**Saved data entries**
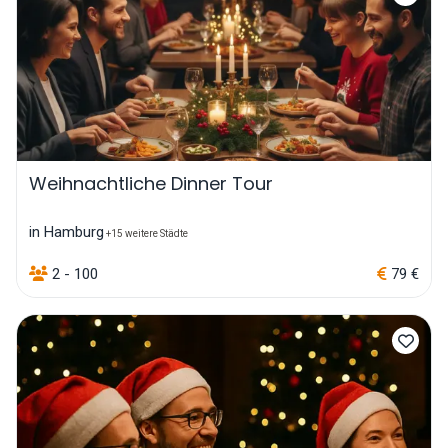
Weihnachtliche Dinner Tour
in Hamburg
+15 weitere Städte
2 - 100
79 €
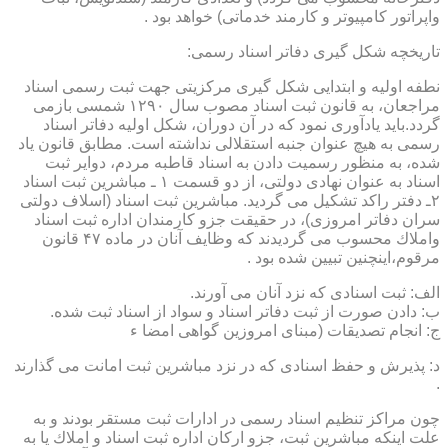
واپراتور كامپیوتر و كارمند خدماتی) خواهد بود .
تاریخچه شكل گیری دفاتر اسناد رسمی:
نطفه اولیه و ابتدایی شكل گیری مركزیتی جهت ثبت رسمی اسناد
مراجعان، به قانون ثبت اسناد مصوب سال ۱۲۹۰ شمسی بازمی
گردد.باید یادآوری نمود كه در آن دوران، شكل اولیه دفاتر اسناد
رسمی به هیچ عنوان جنبه استقلالی نداشته است. مطابق قانون یاد
شده، به منظور رسمیت دادن به اسناد قاطبه مردم، دوایر ثبت
اسناد به عنوان نهادی دولتی، از دو قسمت ۱ ـ مباشرین ثبت اسناد
۲ـ دفتر راكد تشكیل می گردید. مباشرین ثبت اسناد (اسلاف دولتی
سران دفاتر امروزی)، در حقیقت جزو كارمندان اداره ثبت اسناد
واملاك محسوب می گردیدند كه وظایف آنان در ماده ۴۷ قانون
مرقوم،اینچنین تبیین شده بود .
الف: ثبت اسنادی كه نزد آنان می آورند.
ب: دادن صورت از ثبت دفاتر اسناد و سواد از اسناد ثبت شده.
ج: انجام تصدیقات (مبنای امروزین گواهی امضا ء
د: پذیرش و حفظ اسنادی كه در نزد مباشرین ثبت امانت می گذارند
.
چون مراكز تنظیم اسناد رسمی در ادارات ثبت مستقر بودند و به
علت اینكه مباشرین ثبت، جزو اركان اداره ثبت اسناد و املاك یا به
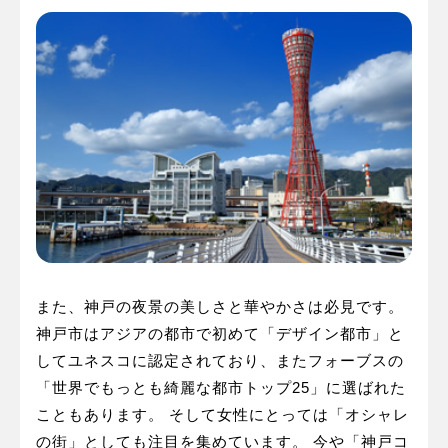
また、神戸の夜景の美しさと華やかさは必見です。
神戸市はアジアの都市で初めて「デザイン都市」と
してユネスコに認定されており、またフォーブスの
「世界でもっとも綺麗な都市トップ25」に選ばれた
こともあります。 そして女性にとっては「オシャレ
の街」としても注目を集めています。 今や「神戸コ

**Task prompt**
Every line above should be returned word for word, with the pictures left behind.

**Final answer**
Weihnachtliche Dinner Tour
in Hamburg
+15 weitere Städte
2 - 100
79 €
واپراتور كامپیوتر و كارمند خدماتی) خواهد بود .
تاریخچه شكل گیری دفاتر اسناد رسمی:
نطفه اولیه و ابتدایی شكل گیری مركزیتی جهت ثبت رسمی اسناد
مراجعان، به قانون ثبت اسناد مصوب سال ۱۲۹۰ شمسی بازمی
گردد.باید یادآوری نمود كه در آن دوران، شكل اولیه دفاتر اسناد
رسمی به هیچ عنوان جنبه استقلالی نداشته است. مطابق قانون یاد
شده، به منظور رسمیت دادن به اسناد قاطبه مردم، دوایر ثبت
اسناد به عنوان نهادی دولتی، از دو قسمت ۱ ـ مباشرین ثبت اسناد
۲ـ دفتر راكد تشكیل می گردید. مباشرین ثبت اسناد (اسلاف دولتی
سران دفاتر امروزی)، در حقیقت جزو كارمندان اداره ثبت اسناد
واملاك محسوب می گردیدند كه وظایف آنان در ماده ۴۷ قانون
مرقوم،اینچنین تبیین شده بود .
الف: ثبت اسنادی كه نزد آنان می آورند.
ب: دادن صورت از ثبت دفاتر اسناد و سواد از اسناد ثبت شده.
ج: انجام تصدیقات (مبنای امروزین گواهی امضا ء
د: پذیرش و حفظ اسنادی كه در نزد مباشرین ثبت امانت می گذارند
.
چون مراكز تنظیم اسناد رسمی در ادارات ثبت مستقر بودند و به
علت اینكه مباشرین ثبت، جزو اركان اداره ثبت اسناد و املاك یا به
また、神戸の夜景の美しさと華やかさは必見です。
神戸市はアジアの都市で初めて「デザイン都市」と
してユネスコに認定されており、またフォーブスの
「世界でもっとも綺麗な都市トップ25」に選ばれた
こともあります。 そして女性にとっては「オシャレ
の街」としても注目を集めています。 今や「神戸コ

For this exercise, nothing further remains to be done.